Street Journal article criticizing the transaction in April 2002.

• The newspaper article prompted the SEC to contact Dynegy and to begin an informal inquiry of Project Alpha and the company.

• SEC’s informal inquiry of Dynegy upgraded to a formal investigation in May 2002.

• The SEC filed an enforcement action against Dynegy in September

2002 based on findings of:

– Improper accounting for and misleading disclosures relating to Project

Alpha’s $300MM financing transaction.

– Overstatement of energy trading activity resulting from round-trip trades.

FINANCIAL FRAUD SCHEME DYNEGY

Resolution: The Company

• Dynegy paid a $3MM civil penalty to settle a SEC enforcement action related to Project Alpha in September 2002. As part of the settlement,

Dynegy:

– Agreed to cease and desist from violating anti-fraud provisions of securities laws.

– Neither admitted nor denied the SEC’s findings of: securities fraud resulting from the company’s improper accounting of Project Alpha and misleading statements about the true nature of the SPE and the firm’s round-trip energy trades.

• The company later restated its 2001 financial statements to correctly account for the $300MM as cash from financing rather than operations and erased the $79MM tax benefit achieved by Project Alpha.

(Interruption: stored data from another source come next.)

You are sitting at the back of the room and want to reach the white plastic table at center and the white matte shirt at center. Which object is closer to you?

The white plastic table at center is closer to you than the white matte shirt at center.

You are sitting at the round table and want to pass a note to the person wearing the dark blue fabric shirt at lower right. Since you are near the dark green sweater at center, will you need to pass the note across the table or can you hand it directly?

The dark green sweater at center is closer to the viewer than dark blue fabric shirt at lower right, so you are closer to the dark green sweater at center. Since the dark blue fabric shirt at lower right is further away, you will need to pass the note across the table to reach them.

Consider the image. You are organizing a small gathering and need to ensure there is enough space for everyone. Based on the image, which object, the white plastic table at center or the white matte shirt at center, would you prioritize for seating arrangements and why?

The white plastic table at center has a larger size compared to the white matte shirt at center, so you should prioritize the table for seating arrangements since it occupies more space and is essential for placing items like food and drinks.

FINANCIAL FRAUD SCHEME DYNEGY

Resolution: The Perpetrators

• A federal grand jury issued a criminal indictment of the three Dynegy employees involved in Project Alpha in June 2003 on charges of conspiracy, securities fraud, mail fraud and wire fraud.

– Gene Foster, CPA, VP of Taxation: Pleaded guilty in August 2003.

– Helen Sharkey, CPA, Manager-Accounting, Deal Structure: Pleaded guilty in August 2003.

– Jamie Olis, Sr. Director, Tax Planning: Found guilty by a federal jury in

November 2003.

• A civil suit filed by the SEC against the three Dynegy employees sought fines and “disgorgement of the defendants’ ill-gotten gains, which included bonuses and trading profits received during the period of their misconduct.”

FINANCIAL FRAUD SCHEME DYNEGY

Prevention

• Acknowledge the gap between cash flow from operations and net income and explain its causes (mark-to-market accounting principles in relation to net forward positions)

• Investigate legitimate ways of closing the gap (rather than a quick fix)

• Be open and honest with analysts and investing public

• Employees that are given stock and/or stock options as part of their compensation have particular incentives:

- Create a method to oversee the actions of such employees in executive roles more closely

• Create an independent internal audit department reporting to the board

Audit Committee

• Have the Audit Committee guarantee that management implements auditors’ recommendations.